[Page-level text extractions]
⁂
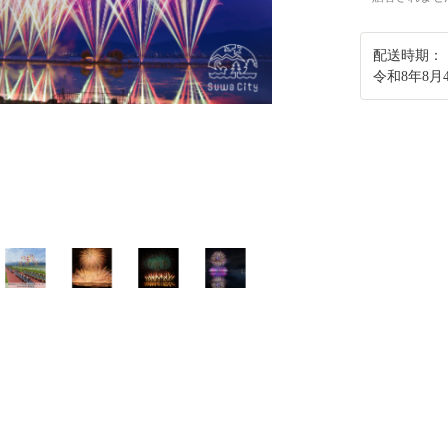
配送時期：
令和8年8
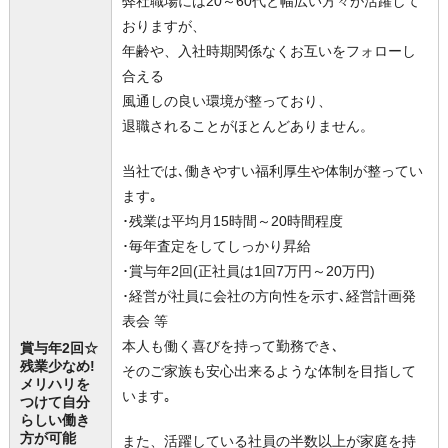
弊社職場には20～60代と幅広い方々が活躍して
おりますが、
年齢や、入社時期関係なくお互いをフォローし
合える
風通しの良い環境が整っており、
退職されることがほとんどありません。
当社では､働きやすい福利厚生や体制が整ってい
ます｡
･残業は平均月15時間～20時間程度
･毎年査定をしてしっかり昇給
･賞与年2回(正社員は1回7万円～20万円)
･経営が社員に会社の方向性を示す､経営計画発
表会 等
本人も働く喜びを持って勤務でき､
賞与年2回☆
残業少なめ!
そのご家族も安心出来るような体制を目指して
メリハリを
います｡
つけて自分
らしい働き
方が可能
また、活躍している社員の半数以上が家庭を持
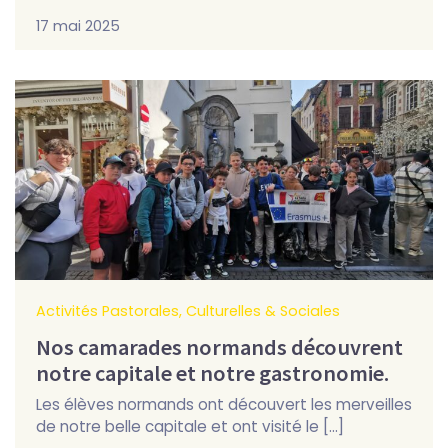
17 mai 2025
Activités Pastorales, Culturelles & Sociales
Nos camarades normands découvrent
notre capitale et notre gastronomie.
Les élèves normands ont découvert les merveilles
de notre belle capitale et ont visité le […]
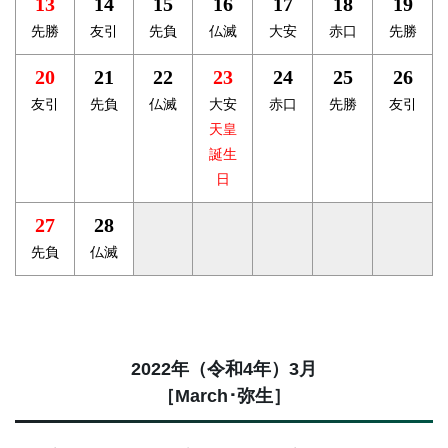
13
14
15
16
17
18
19
先勝
友引
先負
仏滅
大安
赤口
先勝
20
21
22
23
24
25
26
友引
先負
仏滅
大安
赤口
先勝
友引
天皇
誕生
日
27
28
先負
仏滅
2022年（令和4年）3月
［March･弥生］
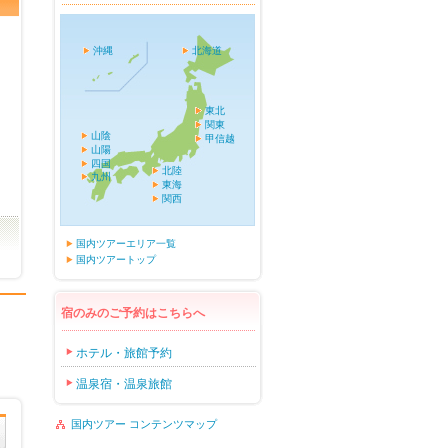
沖縄
北海道
東北
関東
山陰
甲信越
山陽
四国
北陸
九州
東海
関西
国内ツアーエリア一覧
国内ツアートップ
宿のみのご予約はこちらへ
ホテル・旅館予約
温泉宿・温泉旅館
国内ツアー コンテンツマップ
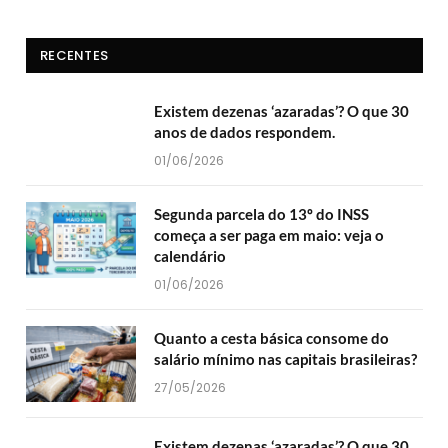
RECENTES
Existem dezenas ‘azaradas’? O que 30
anos de dados respondem.
01/06/2026
Segunda parcela do 13º do INSS
começa a ser paga em maio: veja o
calendário
01/06/2026
Quanto a cesta básica consome do
salário mínimo nas capitais brasileiras?
27/05/2026
Existem dezenas ‘azaradas’? O que 30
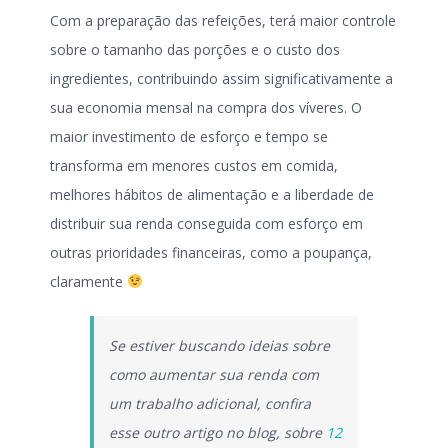
Com a preparação das refeições, terá maior controle
sobre o tamanho das porções e o custo dos
ingredientes, contribuindo assim significativamente a
sua economia mensal na compra dos víveres. O
maior investimento de esforço e tempo se
transforma em menores custos em comida,
melhores hábitos de alimentação e a liberdade de
distribuir sua renda conseguida com esforço em
outras prioridades financeiras, como a poupança,
claramente
Se estiver buscando ideias sobre
como aumentar sua renda com
um trabalho adicional, confira
esse outro artigo no blog, sobre
12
⁂
Task requirements » Leave the pictures behind and transcribe every record above exactly.

Task solution »
配送時期：
令和8年8
弊社職場には20～60代と幅広い方々が活躍して
おりますが、
年齢や、入社時期関係なくお互いをフォローし
合える
風通しの良い環境が整っており、
退職されることがほとんどありません。
当社では､働きやすい福利厚生や体制が整ってい
ます｡
･残業は平均月15時間～20時間程度
･毎年査定をしてしっかり昇給
･賞与年2回(正社員は1回7万円～20万円)
･経営が社員に会社の方向性を示す､経営計画発
表会 等
本人も働く喜びを持って勤務でき､
賞与年2回☆
残業少なめ!
そのご家族も安心出来るような体制を目指して
メリハリを
います｡
つけて自分
らしい働き
方が可能
また、活躍している社員の半数以上が家庭を持
17 mai 2025
Activités Pastorales, Culturelles & Sociales
Nos camarades normands découvrent
notre capitale et notre gastronomie.
Les élèves normands ont découvert les merveilles
de notre belle capitale et ont visité le […]
13
14
15
16
17
18
19
先勝
友引
先負
仏滅
大安
赤口
先勝
20
21
22
23
24
25
26
友引
先負
仏滅
大安
赤口
先勝
友引
天皇
誕生
日
27
28
先負
仏滅
2022年（令和4年）3月
［March･弥生］
沖縄
北海道
東北
関東
山陰
甲信越
山陽
四国
北陸
九州
東海
関西
国内ツアーエリア一覧
国内ツアートップ
宿のみのご予約はこちらへ
ホテル・旅館予約
温泉宿・温泉旅館
国内ツアー コンテンツマップ
RECENTES
Existem dezenas ‘azaradas’? O que 30
anos de dados respondem.
01/06/2026
Segunda parcela do 13º do INSS
começa a ser paga em maio: veja o
calendário
01/06/2026
Quanto a cesta básica consome do
salário mínimo nas capitais brasileiras?
27/05/2026
Existem dezenas ‘azaradas’? O que 30
Com a preparação das refeições, terá maior controle
sobre o tamanho das porções e o custo dos
ingredientes, contribuindo assim significativamente a
sua economia mensal na compra dos víveres. O
maior investimento de esforço e tempo se
transforma em menores custos em comida,
melhores hábitos de alimentação e a liberdade de
distribuir sua renda conseguida com esforço em
outras prioridades financeiras, como a poupança,
claramente
Se estiver buscando ideias sobre
como aumentar sua renda com
um trabalho adicional, confira
esse outro artigo no blog, sobre
12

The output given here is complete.